With todays prices I think it would be hard to find a new AR for much less than $900.00


----------



## BassBlaster (Jun 8, 2006)

I'm not looking to buy something someone else built. I wanna build one myself. I was just wandering what an _average_ build might cost?


----------



## Orlando (Apr 12, 2004)

If you can find parts (good luck)starting at $800.00- $900.00 and goes up Price depends on what you want to build


----------



## BassBlaster (Jun 8, 2006)

I didnt realize parts would be a problem. I have found about a million sites that sell parts.


----------



## Orlando (Apr 12, 2004)

Sure they all sell them but did you notice if they were in stock? Small parts arent to hard to come by but many places state that uppers are a 18 week wait

If you have found places that sell the parts start pricing one out. That would be the most accurate way of finding your totla build price


----------



## BigChessie (Mar 12, 2005)

I am looking at 2 right now for $800 per with one only a few mags through it. They are out there, you just need to look. When you are ready to buy or build, shoot me a pm.


----------



## BassBlaster (Jun 8, 2006)

I'll do that Chessie. It's something I definately want to do. I'm saving for a boat now but maybe I can put that on the list next. I like the idea of being able to buy it one part at a time and doing it my way!!


----------



## 01mercLS (Oct 28, 2006)

You can also get some parts from the ohio gun shows, i picked up a few for my AR a few months ago.


----------



## TomC (Aug 14, 2007)

Wait till you go out and try and find parts for the lower. Man they wanted 30-40 bucks just for a saftey selector. What a joke. I did find a new Hogue Rubber Grip for the lower for 10bucks. That was kinda nice.

Anyone got a used ambi saftey selector, winter trigger guard, any version of the extended charging latches,tactical bolt latch or an extended mag relsease let me know. Im also looking for a mag well and ambi sling adapter as well.


----------



## Orlando (Apr 12, 2004)

Its worse than I thought. A guy posted on a gun forum that he placed a order with Model1sales for a upper and they told him to expect a 5-6 month wait!


----------



## SPEAKSUP (Feb 19, 2009)

http://www.ohiogamefishing.com/community/showthread.php?t=115710

Check that out I posted it a while ago. You can build it up and it will list the price of what you are expecting. Parts are rough to find right now. I am still waiting on my Upper in .458 Socom. Buying a complete system isn't bad though. 

You can still find some complete systems out there right now. 

But mostly what you see is Lowers. 

I do not like Rock River cause they don't fit atleast the ones I had. When you have to do modification just to make the upper and lower fit right I don't like that. 

There are some Lowers out there going from $200 to $500 the $500 was a Chester Arms I think thats what they are called. It's a complete Lower kinda Buttstock and grip are all molded together.

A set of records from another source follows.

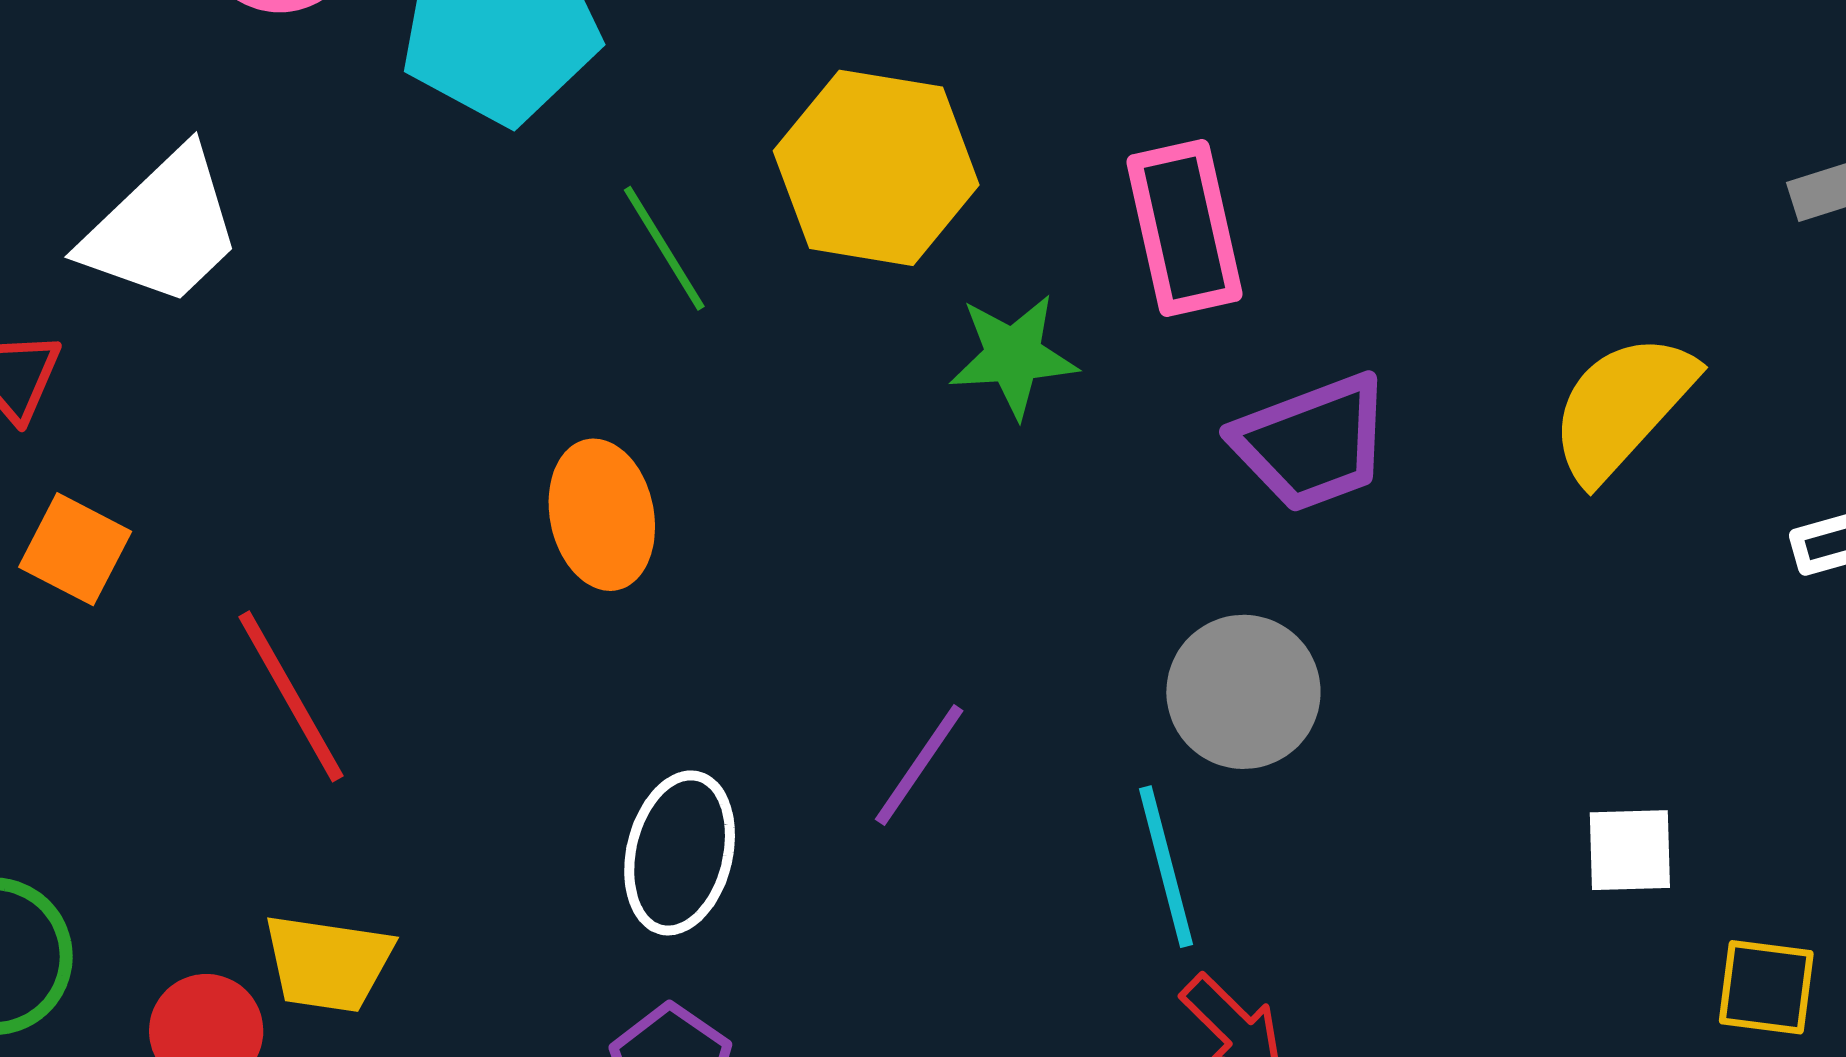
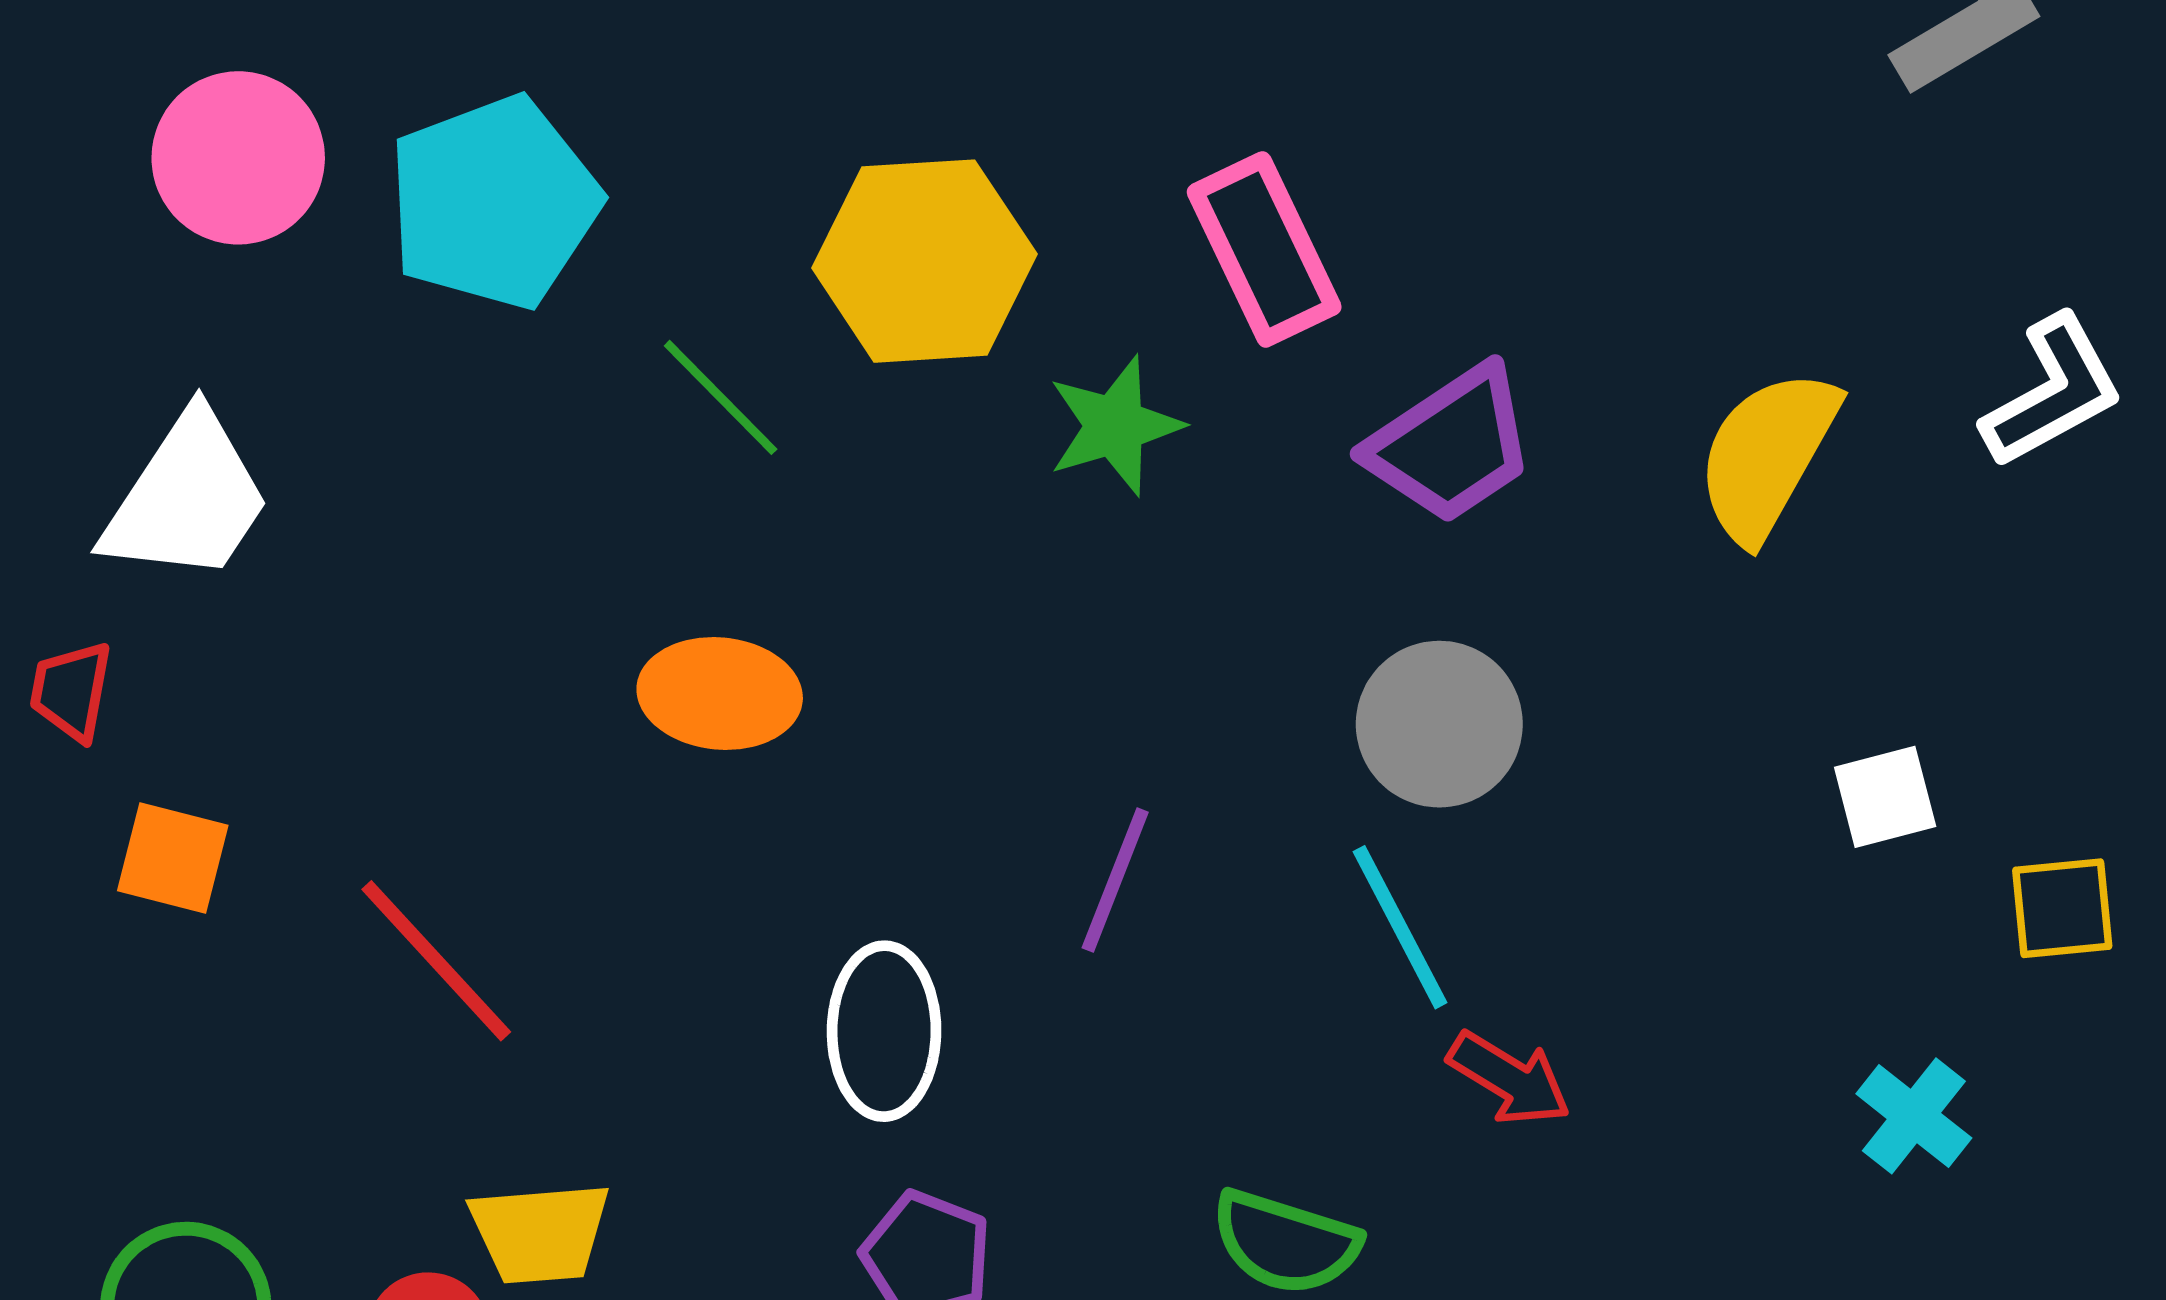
yellow semicircle: (1622, 407) -> (1767, 455), moved
orange ellipse: (602, 515) -> (720, 693), turned -60

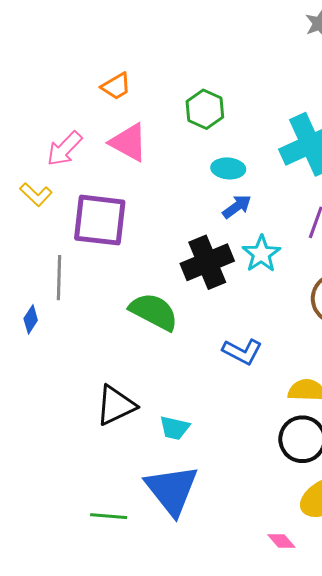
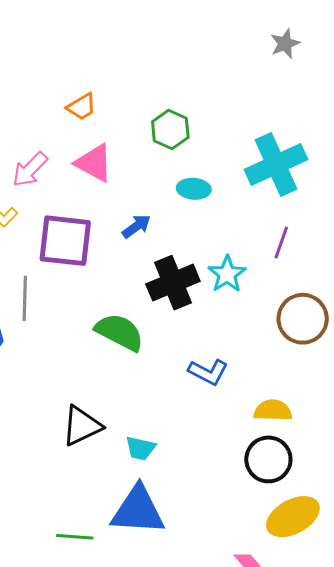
blue arrow: (237, 207) -> (136, 226), moved
blue triangle: (172, 490) -> (138, 510), turned -48

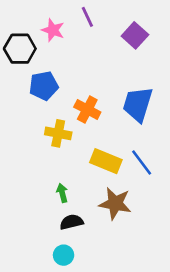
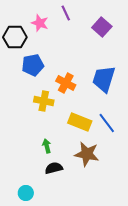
cyan circle: (64, 255) -> (26, 193), moved

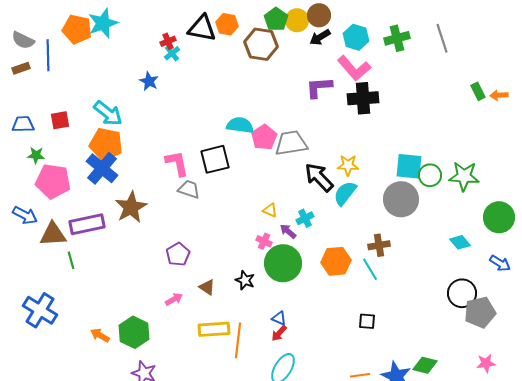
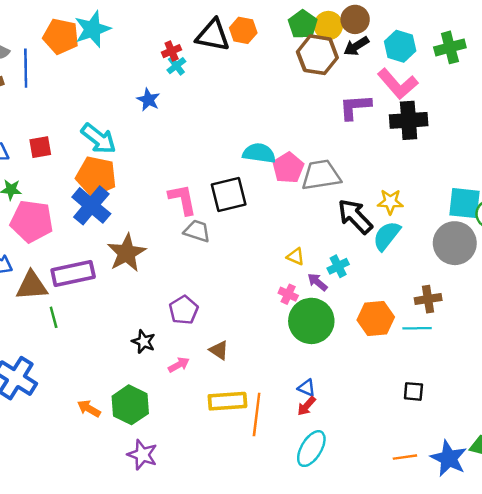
brown hexagon: (261, 44) -> (317, 55), moved
cyan line: (370, 269) -> (417, 328), turned -60
black star: (245, 280) -> (144, 342), moved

Since they no longer produce them prices are kinda high. 

www.ar15builder.com

www.ar15.com 

Two good places to help you out. I will say that AR15 forum they can be punks and talk alot of crap esp. to people that are coming in their asking "newb" questions. I have seen it happen I don't do it. To much crap goes on over there thats why I deleted my account.


----------



## Orlando (Apr 12, 2004)

You must have got a bad one as I have built half a dozen Rock River and they are the tightest fitting uppers and lowers I have seen go together
All major brands are OK , just stay away from out of spec Blackthorne parts


----------



## TomC (Aug 14, 2007)

Blackthorne parts? Ive never heard of these, where they out of??


----------



## Orlando (Apr 12, 2004)

They make very cheap ar 15 parts. Blackthorne ,Vulcan , Hesse different names but all the same company. As people wise up to them they change their name
Google them if you really want the scoop


----------